When the easiest stuff is gone, you look harder, and eventually you find the rest — but the “rest” takes a lot more energy to obtain, and the process cannot go on forever. Eventually what’s left is too expensive and poor in quality to obtain.
Peak oil is near, and peak coal is nearby, and industrial civilization is at stake because idiot rat-like humanity keep lapping up the free food that poured out of the ground under its own pressure, and didn’t accept the inevitability that one day that nearly-free energy party would end.

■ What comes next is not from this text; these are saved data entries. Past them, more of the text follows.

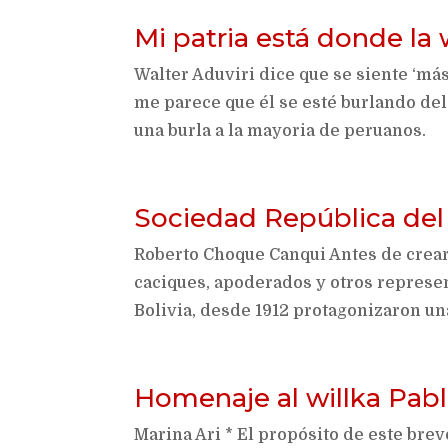
Mi patria está donde la
Walter Aduviri dice que se siente ‘má
me parece que él se esté burlando del
una burla a la mayoria de peruanos.
Sociedad República del
Roberto Choque Canqui Antes de crear
caciques, apoderados y otros represe
Bolivia, desde 1912 protagonizaron una
Homenaje al willka Pabl
Marina Ari * El propósito de este brev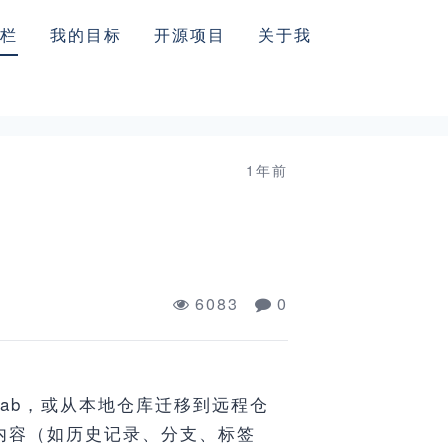
栏
我的目标
开源项目
关于我
1年前
6083
0
tLab，或从本地仓库迁移到远程仓
的内容（如历史记录、分支、标签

northern firstname.lastname@example.org (remove space)
Diana Korchien Says:
March 22nd, 2008 at 9:13 am
I do not see present-day humans as any more evil or idiotic than our dim and distant ancestors. When the end comes into view, it descends with a rapidity born of the exponential growth of all factors. We have been the victims of our own culture: ‘Mother Earth the bountiful’, dating back millennia. We never changed the ancient script (it sounded so reassuring) and automatically taught the concept to our children. That is the tragedy of it all.
May 5th, 2008 at 4:55 am
The ZENN car company is supposed to be coming out with a new electric car that goes 80 mph and has something like a 250mile range (due to new battery technology developed here in Texas, though I don’t know much about it specifically). So, if that’s true, I’m expecting to be driving one of those in a few years and putting up solar panels on the roof to power it (and the house A/C, etc). I think most people (even wealthy people) are just waiting though even if they can technically afford solar, since those alternatives are still more expensive than gas and electricity costs. Once the cost of gas and electricity gets high enough to justify it though, I think a lot more people will switch to solar. I am still curious to see though if governments (like U.S.) will introduce gas-rationing in attempt to hold down the gas-prices once they hit around $7-$10/gallon or something. Otherwise the price will go “through the roof” for awhile and only the wealthy will be able to afford driving without carpooling. I think government intervention is a bad idea, but I just bet they will do it anyway and I think the whole story will be interesting to watch unfold….so if you like having the freedom to drive a lot right now for leisure/vacation/etc, it might be wise to consider one of those new long-range electric cars before rationing hits (if it’s really true that those cars will be available soon – I hope they hurry and make a 4-seater though since we have kids!).
Neil Solarcell Says:
August 31st, 2010 at 3:00 pm
The switch to renewable energy must take place very shortly and companies and countries should be making the switch very swiftly as in the near future, coal/crude oil and other old methods of energy will be not viable any longer.
The Future of Energy « Around the Coast Mountains Says:
January 2nd, 2012 at 4:54 am
[...] over 100 years worth of coal left at current consumption rates. However, there seems to be some skepticism by other analysts towards these rosy estimates. In any event, the methodology for estimating the [...]
April 15th, 2013 at 3:07 am
Loved the bit on UK coal in the context of Thatcher’s fight with the miners. It was all so inevitiable or rather geological.
Interestingly, the decline slowed under Thatcher and resumed its linear decline under Major(steeper – catchup?) and Blair!!!